The moment the receiver falls into the trap by sending the attacker their information, the cyber-con behind the scam is quite likely to as for more information including social security numbers and other sort of confidential information.


Later, the harvested information would be used to operate an identity theft in order to attain access to the receiver’s financial as well as personal accounts.


The only way to save your own self from falling into the entrapment of such scams is to delete the e-mails as soon as they are received. Or you might end up paying heavily.


21-Year-Old Arrested For SIM Swapping Hack; Allegedly Steals $1 Million


U.S. broadsheet the New York Post announced Nov. 20 regarding some authorities in the United State, state of California who have arrested a 21-year old New Yorker for the supposed burglary of $1 million in crypto utilizing "SIM-swapping,"

SIM-swapping otherwise called a "port-out scam" includes the burglary of a mobile phone number with the end goal to capture online financial and social media accounts, empowered by the way that numerous organizations utilize computerized messages or telephone calls to deal with client validation.

The captured suspect, Nicholas Truglia, is accused for having focused on well off Silicon Valley officials in the Bay Area, and of effectively convincing telecoms support staff to port six exploited people's numbers to his an affirmed "crew" of accomplice attackers. Deputy DA Erin West, of Santa Clara Superior Court, told the Post that the ploy was "a new way of doing an old crime.”

“You’re sitting in your home, your phone is in front of you, and you suddenly become aware there is no service because the bad guy has taken control of your phone number,” West said.

With his capture on November 14, authorities were able to recover $300,000 in stolen reserves while the remaining assets remain untraced.

Trugila is currently being held at pending for extradition to Santa Clara, where he faces 21 felony counts related with an aggregate of six exploited people, authorities said. One of Truglia's supposed SIM-swapping victims, San Francisco-based Robert Ross, was purportedly robbed of $500,000 worth of crypto possessions on his Coinbase wallet "in a flash" on Oct. 26, and in the meantime a further $500,000 was taken from his Gemini account. West said the $1,000,000 was Ross' "life savings" and his two girls' college fund.
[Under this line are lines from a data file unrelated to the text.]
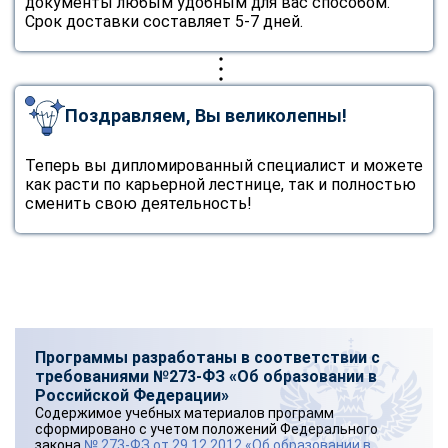
документы любым удобным для вас способом.
Срок доставки составляет 5-7 дней.
Поздравляем, Вы великолепны!
Теперь вы дипломированный специалист и можете
как расти по карьерной лестнице, так и полностью
сменить свою деятельность!
Программы разработаны в соответствии с
требованиями №273-ФЗ «Об образовании в
Российской Федерации»
Содержимое учебных материалов программ
сформировано с учетом положений Федерального
закона
№ 273-ФЗ от 29.12.2012 «Об образовании в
This rising predominance of SIM swap-related occurrences has therefore provoked a California-based law enforcement group to make it their "most noteworthy need." in excess of one prominent occasion, exploited people have acted to sue telecoms firms, for example, AT&T and T-Mobile for their help of the wrongdoing.

Truglia is since being held Manhattan Detaintion Complex pending extradition to Santa Clara in California. Formal charges identify with a seven-day "hacking spree" starting Oct. 8, particularly involving "grand theft, altering or damaging computer data with the intent to defraud and using personal information without authorization.”